»X-Ray OJ
File under: Travelling While Brown.
I wear shoes that don't have any metal in them, so that I don't need to remove them when passing through airport security areas (Typical exchange: "Sir, we highly recommend you remove those shoes," in the same sotto voce a sommelier might use with the cuvée primiere and a sole meuniere; me: "These shoes don't contain any metal." and thinking to myself, "Can't they just violate me once the metal-detector / explosives-sniffer sounds the alarm?" But instead I'm summarily pulled aside. First the shoes come off (and, as I refuse to stand barefoot on carpet, a supervisor is summoned); then they ask me to remove the jacket, the sweater; then the belt; then "please unbutton the trousers." This is too much. They've put two different metal wands around my body, patted me down, and passed me back and forth through a metal detector.
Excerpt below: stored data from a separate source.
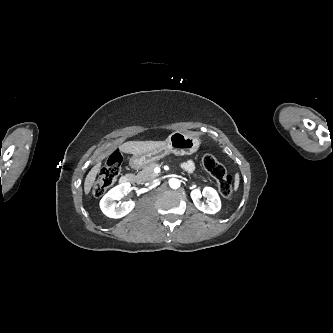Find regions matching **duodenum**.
Instances as JSON below:
<instances>
[{
  "label": "duodenum",
  "instance_id": "410a0bca",
  "mask_svg": "<svg viewBox=\"0 0 333 333\" xmlns=\"http://www.w3.org/2000/svg\"><path fill=\"white\" fill-rule=\"evenodd\" d=\"M134 180V175L132 174H126V175H123L121 178H120V182L122 184H126V183H130Z\"/></svg>",
  "mask_w": 333,
  "mask_h": 333
}]
</instances>
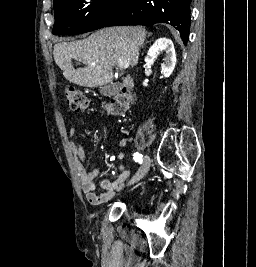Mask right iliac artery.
<instances>
[{
	"label": "right iliac artery",
	"instance_id": "right-iliac-artery-1",
	"mask_svg": "<svg viewBox=\"0 0 256 267\" xmlns=\"http://www.w3.org/2000/svg\"><path fill=\"white\" fill-rule=\"evenodd\" d=\"M133 156H134L133 159H134L136 162H138V163H140V164L142 163V157H143L142 154H139L138 152H136V153H134Z\"/></svg>",
	"mask_w": 256,
	"mask_h": 267
}]
</instances>
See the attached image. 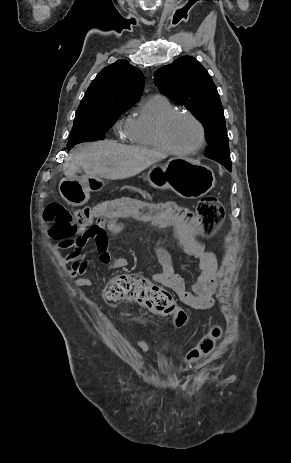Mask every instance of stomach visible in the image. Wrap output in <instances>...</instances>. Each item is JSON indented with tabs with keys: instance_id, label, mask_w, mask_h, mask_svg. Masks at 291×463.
Instances as JSON below:
<instances>
[{
	"instance_id": "1",
	"label": "stomach",
	"mask_w": 291,
	"mask_h": 463,
	"mask_svg": "<svg viewBox=\"0 0 291 463\" xmlns=\"http://www.w3.org/2000/svg\"><path fill=\"white\" fill-rule=\"evenodd\" d=\"M156 183L166 185L179 196L196 199L204 196L215 186L214 172L205 165L186 157H172L164 165L163 172L154 171ZM99 185L80 178H65L59 183L61 197L69 204L80 206L86 203L92 189Z\"/></svg>"
}]
</instances>
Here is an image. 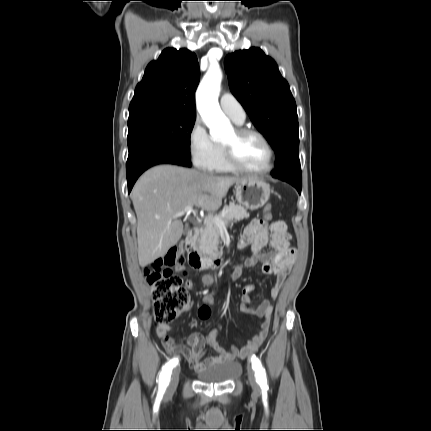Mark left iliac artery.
I'll list each match as a JSON object with an SVG mask.
<instances>
[{
    "label": "left iliac artery",
    "mask_w": 431,
    "mask_h": 431,
    "mask_svg": "<svg viewBox=\"0 0 431 431\" xmlns=\"http://www.w3.org/2000/svg\"><path fill=\"white\" fill-rule=\"evenodd\" d=\"M251 362H252V368L256 374V381L258 382L261 388H267L266 372L264 367L261 364V361L259 360L258 357L253 355L251 357Z\"/></svg>",
    "instance_id": "left-iliac-artery-1"
}]
</instances>
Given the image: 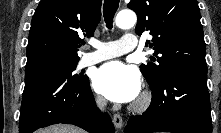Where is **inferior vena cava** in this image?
I'll list each match as a JSON object with an SVG mask.
<instances>
[{
  "mask_svg": "<svg viewBox=\"0 0 221 133\" xmlns=\"http://www.w3.org/2000/svg\"><path fill=\"white\" fill-rule=\"evenodd\" d=\"M96 103L100 109H104L106 106V100L103 98H97Z\"/></svg>",
  "mask_w": 221,
  "mask_h": 133,
  "instance_id": "602c4592",
  "label": "inferior vena cava"
}]
</instances>
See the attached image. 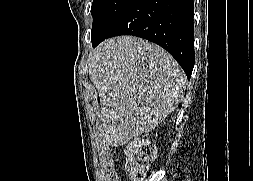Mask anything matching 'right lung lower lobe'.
Listing matches in <instances>:
<instances>
[{"mask_svg": "<svg viewBox=\"0 0 253 181\" xmlns=\"http://www.w3.org/2000/svg\"><path fill=\"white\" fill-rule=\"evenodd\" d=\"M193 14V0H131L99 35L91 36L92 45L119 35L150 40L166 49L190 79L194 66Z\"/></svg>", "mask_w": 253, "mask_h": 181, "instance_id": "1", "label": "right lung lower lobe"}]
</instances>
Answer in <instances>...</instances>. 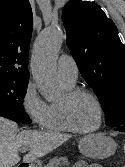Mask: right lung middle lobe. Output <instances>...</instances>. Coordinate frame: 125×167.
<instances>
[{
    "instance_id": "dd1d6c3e",
    "label": "right lung middle lobe",
    "mask_w": 125,
    "mask_h": 167,
    "mask_svg": "<svg viewBox=\"0 0 125 167\" xmlns=\"http://www.w3.org/2000/svg\"><path fill=\"white\" fill-rule=\"evenodd\" d=\"M27 85V81L0 79V104L24 111L23 101Z\"/></svg>"
}]
</instances>
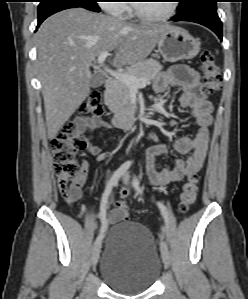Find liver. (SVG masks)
Returning a JSON list of instances; mask_svg holds the SVG:
<instances>
[{"label":"liver","instance_id":"1","mask_svg":"<svg viewBox=\"0 0 248 299\" xmlns=\"http://www.w3.org/2000/svg\"><path fill=\"white\" fill-rule=\"evenodd\" d=\"M167 25H132L121 19L71 8L46 19L36 34L48 138L52 140L90 92V66L103 51H115L112 65L144 60Z\"/></svg>","mask_w":248,"mask_h":299}]
</instances>
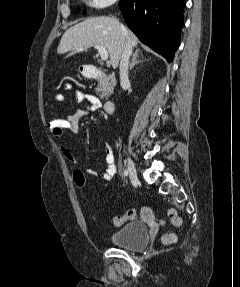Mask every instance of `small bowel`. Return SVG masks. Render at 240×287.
Returning <instances> with one entry per match:
<instances>
[{
  "label": "small bowel",
  "mask_w": 240,
  "mask_h": 287,
  "mask_svg": "<svg viewBox=\"0 0 240 287\" xmlns=\"http://www.w3.org/2000/svg\"><path fill=\"white\" fill-rule=\"evenodd\" d=\"M64 89L67 92L71 93L74 96V98L77 100V102L81 104V107L79 109H77L73 114H70L66 118L68 122V128L66 132H69L71 134H77L79 130L80 120L84 118L85 116H87L90 112L97 110L100 107V101L95 95L75 90L69 84H66L64 86ZM65 99L66 97L63 93H56L54 95V100L56 102L62 103L65 101ZM54 139L59 144L64 157L70 163L79 166V163L74 157V155L72 154V152L65 146L64 141H63V136L60 138L54 137ZM84 171L88 175L98 176V172L93 169L87 168ZM116 171H117V166L115 163V157H114L113 150L111 146L107 145L105 149V169L101 174V178L106 181H109L115 176ZM141 217L146 220L151 219L153 217L152 210L147 206L142 207Z\"/></svg>",
  "instance_id": "small-bowel-1"
}]
</instances>
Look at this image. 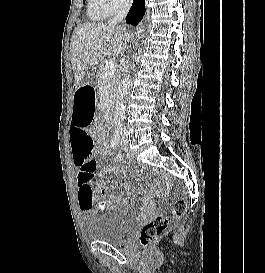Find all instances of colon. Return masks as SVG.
I'll use <instances>...</instances> for the list:
<instances>
[{"mask_svg": "<svg viewBox=\"0 0 265 273\" xmlns=\"http://www.w3.org/2000/svg\"><path fill=\"white\" fill-rule=\"evenodd\" d=\"M186 200H177L172 208V215L176 218L181 217L186 211ZM170 226V219L167 216L161 215L156 219L146 223L139 235V242L142 246L146 247L155 242L163 233L167 231Z\"/></svg>", "mask_w": 265, "mask_h": 273, "instance_id": "1", "label": "colon"}]
</instances>
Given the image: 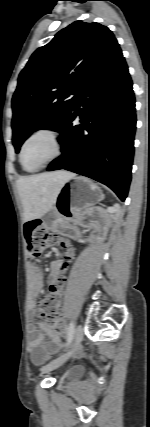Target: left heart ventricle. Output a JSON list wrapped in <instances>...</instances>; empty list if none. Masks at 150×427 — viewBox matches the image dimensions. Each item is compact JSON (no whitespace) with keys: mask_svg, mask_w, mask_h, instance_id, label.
Here are the masks:
<instances>
[{"mask_svg":"<svg viewBox=\"0 0 150 427\" xmlns=\"http://www.w3.org/2000/svg\"><path fill=\"white\" fill-rule=\"evenodd\" d=\"M54 144L45 135L37 136L26 146L23 154V163L26 168L33 169L54 154Z\"/></svg>","mask_w":150,"mask_h":427,"instance_id":"b2bd125f","label":"left heart ventricle"}]
</instances>
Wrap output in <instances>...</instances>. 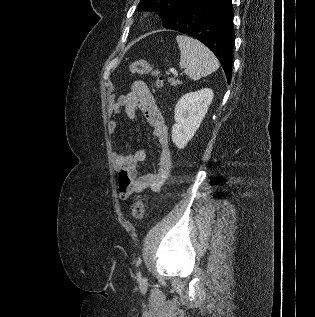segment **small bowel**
<instances>
[{
  "mask_svg": "<svg viewBox=\"0 0 315 317\" xmlns=\"http://www.w3.org/2000/svg\"><path fill=\"white\" fill-rule=\"evenodd\" d=\"M122 109L130 119L136 117L137 110L142 111L147 123L153 129V135L159 144L160 155L157 169L138 175L137 165L147 160L146 150L139 149L125 153L120 150L119 146L113 148L112 159L114 169L118 174L120 196L127 199L131 195L142 193L147 189L160 192L172 168L168 126L163 114L148 86L142 81L134 82L128 96L121 97L110 105L112 114H117ZM107 129L109 134H114L118 129V122L114 119L110 120Z\"/></svg>",
  "mask_w": 315,
  "mask_h": 317,
  "instance_id": "small-bowel-1",
  "label": "small bowel"
}]
</instances>
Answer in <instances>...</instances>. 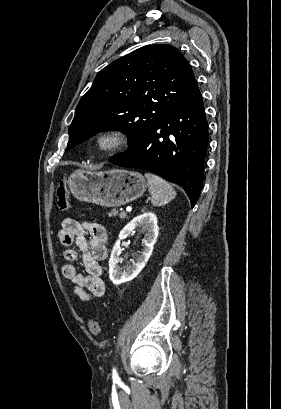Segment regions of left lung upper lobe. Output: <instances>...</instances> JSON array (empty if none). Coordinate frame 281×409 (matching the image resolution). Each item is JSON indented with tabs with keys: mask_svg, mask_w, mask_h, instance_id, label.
<instances>
[{
	"mask_svg": "<svg viewBox=\"0 0 281 409\" xmlns=\"http://www.w3.org/2000/svg\"><path fill=\"white\" fill-rule=\"evenodd\" d=\"M195 82L189 63L171 45H147L115 60L79 101L67 150L105 129L124 132L133 147Z\"/></svg>",
	"mask_w": 281,
	"mask_h": 409,
	"instance_id": "left-lung-upper-lobe-1",
	"label": "left lung upper lobe"
}]
</instances>
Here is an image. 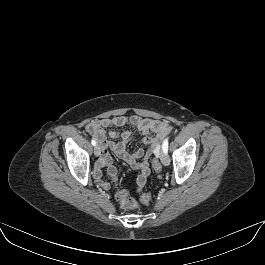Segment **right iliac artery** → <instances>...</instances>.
Segmentation results:
<instances>
[{"label": "right iliac artery", "mask_w": 265, "mask_h": 265, "mask_svg": "<svg viewBox=\"0 0 265 265\" xmlns=\"http://www.w3.org/2000/svg\"><path fill=\"white\" fill-rule=\"evenodd\" d=\"M91 144H92L93 146H95V145H96V141H95L94 139H92V140H91Z\"/></svg>", "instance_id": "1"}]
</instances>
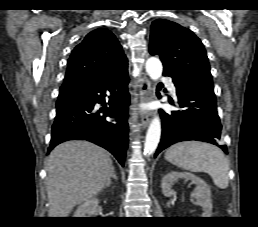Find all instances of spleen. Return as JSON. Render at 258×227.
Returning a JSON list of instances; mask_svg holds the SVG:
<instances>
[{
  "mask_svg": "<svg viewBox=\"0 0 258 227\" xmlns=\"http://www.w3.org/2000/svg\"><path fill=\"white\" fill-rule=\"evenodd\" d=\"M165 159L182 169L209 174L220 189L228 187L229 164L216 146L197 141L179 142L167 149Z\"/></svg>",
  "mask_w": 258,
  "mask_h": 227,
  "instance_id": "1",
  "label": "spleen"
}]
</instances>
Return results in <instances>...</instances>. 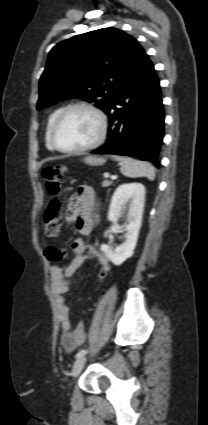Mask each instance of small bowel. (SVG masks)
Here are the masks:
<instances>
[{"mask_svg":"<svg viewBox=\"0 0 208 425\" xmlns=\"http://www.w3.org/2000/svg\"><path fill=\"white\" fill-rule=\"evenodd\" d=\"M95 195L91 187L81 185L70 197L66 211V221L75 223L81 235L89 236L93 233L97 219L94 213ZM71 251L75 257L65 268L60 263H53L50 267V287L55 297L58 318L61 326V343L65 351L70 352L81 345L85 340V330L82 325L72 327L69 318V307L64 295L69 291L70 279L79 267L88 259L96 260L101 267L108 266V258L93 245L87 244L81 237L71 244ZM68 253V251H65Z\"/></svg>","mask_w":208,"mask_h":425,"instance_id":"small-bowel-1","label":"small bowel"}]
</instances>
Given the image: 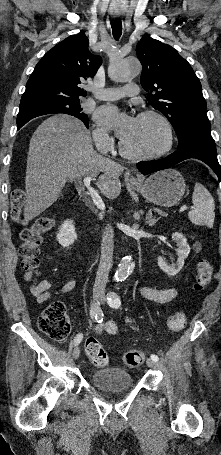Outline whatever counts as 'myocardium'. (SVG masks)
I'll use <instances>...</instances> for the list:
<instances>
[{
    "label": "myocardium",
    "mask_w": 221,
    "mask_h": 455,
    "mask_svg": "<svg viewBox=\"0 0 221 455\" xmlns=\"http://www.w3.org/2000/svg\"><path fill=\"white\" fill-rule=\"evenodd\" d=\"M146 117H152L161 124V126L163 127V130H164V135H165L164 144L160 148L153 150V151L135 152V151L128 149L125 146V144L123 143V141H120L119 142V151L123 156L133 159V160H149V159L159 158V157L165 155L166 153H168L172 149L173 143H174V133H173V127H172L170 121L168 120V118L166 116H164L162 113H160L159 111L152 110V109L143 110L137 116V118H146Z\"/></svg>",
    "instance_id": "myocardium-1"
}]
</instances>
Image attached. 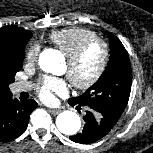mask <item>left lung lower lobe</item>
Returning <instances> with one entry per match:
<instances>
[{"instance_id": "0a47b994", "label": "left lung lower lobe", "mask_w": 153, "mask_h": 153, "mask_svg": "<svg viewBox=\"0 0 153 153\" xmlns=\"http://www.w3.org/2000/svg\"><path fill=\"white\" fill-rule=\"evenodd\" d=\"M68 102L72 106L77 104L71 99ZM83 118L86 122L83 131L75 136L69 137L73 142L81 144L94 143L107 135L116 124L112 120L100 116L92 109L86 111V115Z\"/></svg>"}]
</instances>
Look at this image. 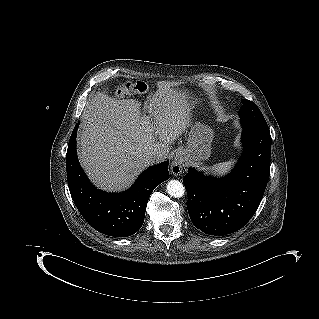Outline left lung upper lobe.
<instances>
[{
    "label": "left lung upper lobe",
    "instance_id": "1",
    "mask_svg": "<svg viewBox=\"0 0 319 319\" xmlns=\"http://www.w3.org/2000/svg\"><path fill=\"white\" fill-rule=\"evenodd\" d=\"M242 104L239 115L243 128L247 130L269 132L267 123L256 104L247 99H243Z\"/></svg>",
    "mask_w": 319,
    "mask_h": 319
}]
</instances>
My OJ goes back through the X-ray machine, my laptop undergoes further scrutiny, and we all make our way to a small closet behind the line of waiting passengers. Here my shoes are screened again (because, they explain, I put them back on in order to walk to the closet; But, I point out, you were with me the whole time. Yes, but this is the procedure. That phrase recurs.); my belt, trousers, and sweater are again patted down and a wand sweeps over my body.
The underlying agony lies in the boring, boring manual nature of all this: after a mad scramble to install automatic explosives-sniffing devices, advanced metal-detecting scanners, and all sorts of traveller-profiling systems, where are we? In a back room at SeaTac, at Sky Harbor, at LAX, with two surly naturalized citizens triple-checking my travel documents and looking for any reason that I should be further detained.